**Problem to work on**: In the copy, every record below must appear exactly as given, and no picture may appear.

**Supplied entries**:
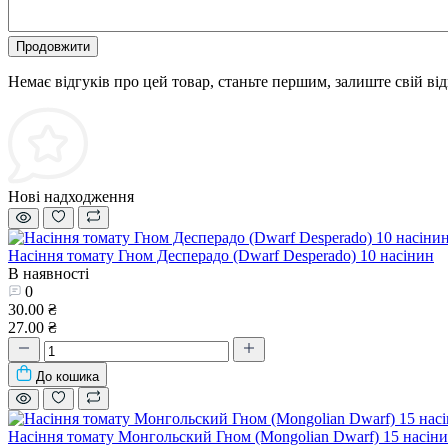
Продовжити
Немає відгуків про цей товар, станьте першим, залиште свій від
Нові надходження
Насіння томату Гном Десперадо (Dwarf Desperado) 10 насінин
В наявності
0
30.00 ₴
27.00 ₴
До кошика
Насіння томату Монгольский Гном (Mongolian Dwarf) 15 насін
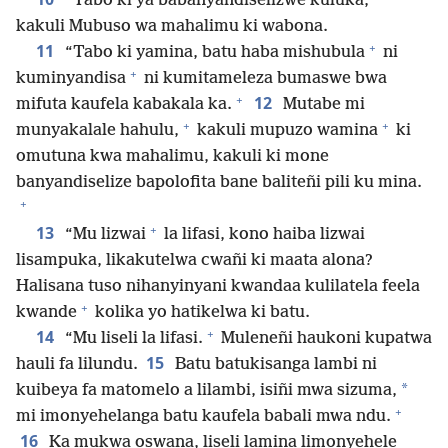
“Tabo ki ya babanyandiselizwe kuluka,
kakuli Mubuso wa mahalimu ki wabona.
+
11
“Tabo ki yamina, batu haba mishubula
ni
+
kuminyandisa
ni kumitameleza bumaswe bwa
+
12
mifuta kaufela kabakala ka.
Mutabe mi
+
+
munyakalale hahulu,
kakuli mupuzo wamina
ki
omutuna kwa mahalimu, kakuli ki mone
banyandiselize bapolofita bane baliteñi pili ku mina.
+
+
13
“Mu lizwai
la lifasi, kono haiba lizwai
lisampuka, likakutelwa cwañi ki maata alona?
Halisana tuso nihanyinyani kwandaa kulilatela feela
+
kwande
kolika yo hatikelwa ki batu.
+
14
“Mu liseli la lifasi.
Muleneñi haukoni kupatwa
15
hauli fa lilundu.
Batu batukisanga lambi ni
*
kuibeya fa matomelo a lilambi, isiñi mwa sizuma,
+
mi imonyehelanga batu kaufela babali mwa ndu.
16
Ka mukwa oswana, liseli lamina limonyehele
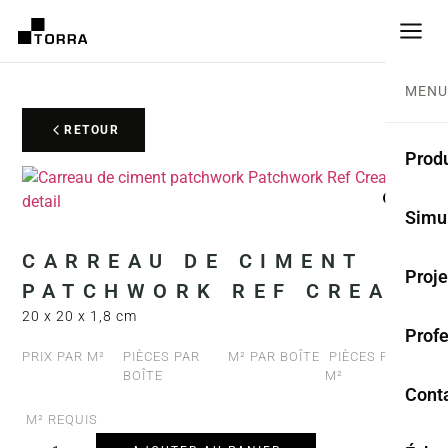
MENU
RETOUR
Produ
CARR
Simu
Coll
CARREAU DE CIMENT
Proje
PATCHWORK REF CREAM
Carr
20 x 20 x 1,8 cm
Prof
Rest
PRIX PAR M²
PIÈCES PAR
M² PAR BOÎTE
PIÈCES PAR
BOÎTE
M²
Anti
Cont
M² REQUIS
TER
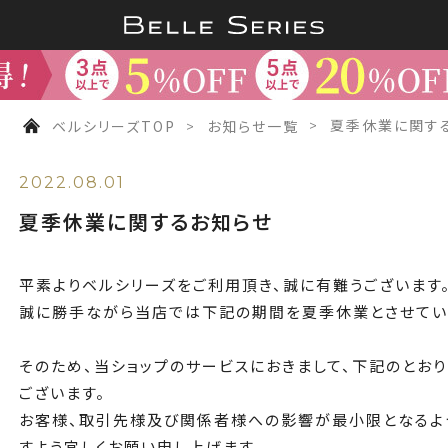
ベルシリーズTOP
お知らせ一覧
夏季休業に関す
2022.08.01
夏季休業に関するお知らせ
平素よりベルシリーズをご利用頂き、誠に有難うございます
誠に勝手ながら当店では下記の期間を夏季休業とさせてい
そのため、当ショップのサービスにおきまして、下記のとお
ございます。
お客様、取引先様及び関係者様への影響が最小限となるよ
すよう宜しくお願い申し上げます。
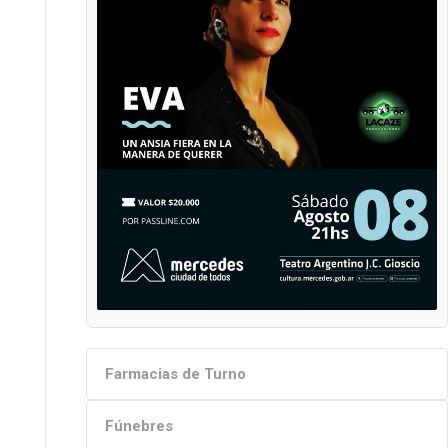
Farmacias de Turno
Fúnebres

**Answer to this task**:
Продовжити
Немає відгуків про цей товар, станьте першим, залиште свій від
Нові надходження
Насіння томату Гном Десперадо (Dwarf Desperado) 10 насінин
В наявності
0
30.00 ₴
27.00 ₴
До кошика
Насіння томату Монгольский Гном (Mongolian Dwarf) 15 насін
“Tabo ki ya babanyandiselizwe kuluka,
kakuli Mubuso wa mahalimu ki wabona.
+
11
“Tabo ki yamina, batu haba mishubula
ni
+
kuminyandisa
ni kumitameleza bumaswe bwa
+
12
mifuta kaufela kabakala ka.
Mutabe mi
+
+
munyakalale hahulu,
kakuli mupuzo wamina
ki
omutuna kwa mahalimu, kakuli ki mone
banyandiselize bapolofita bane baliteñi pili ku mina.
+
+
13
“Mu lizwai
la lifasi, kono haiba lizwai
lisampuka, likakutelwa cwañi ki maata alona?
Halisana tuso nihanyinyani kwandaa kulilatela feela
+
kwande
kolika yo hatikelwa ki batu.
+
14
“Mu liseli la lifasi.
Muleneñi haukoni kupatwa
15
hauli fa lilundu.
Batu batukisanga lambi ni
*
kuibeya fa matomelo a lilambi, isiñi mwa sizuma,
+
mi imonyehelanga batu kaufela babali mwa ndu.
16
Ka mukwa oswana, liseli lamina limonyehele
MENU
RETOUR
Produ
CARR
Simu
Coll
CARREAU DE CIMENT
Proje
PATCHWORK REF CREAM
Carr
20 x 20 x 1,8 cm
Prof
Rest
PRIX PAR M²
PIÈCES PAR
M² PAR BOÎTE
PIÈCES PAR
BOÎTE
M²
Anti
Cont
M² REQUIS
TER
ベルシリーズTOP
お知らせ一覧
夏季休業に関す
2022.08.01
夏季休業に関するお知らせ
平素よりベルシリーズをご利用頂き、誠に有難うございます
誠に勝手ながら当店では下記の期間を夏季休業とさせてい
そのため、当ショップのサービスにおきまして、下記のとお
ございます。
お客様、取引先様及び関係者様への影響が最小限となるよ
すよう宜しくお願い申し上げます。
Farmacias de Turno
Fúnebres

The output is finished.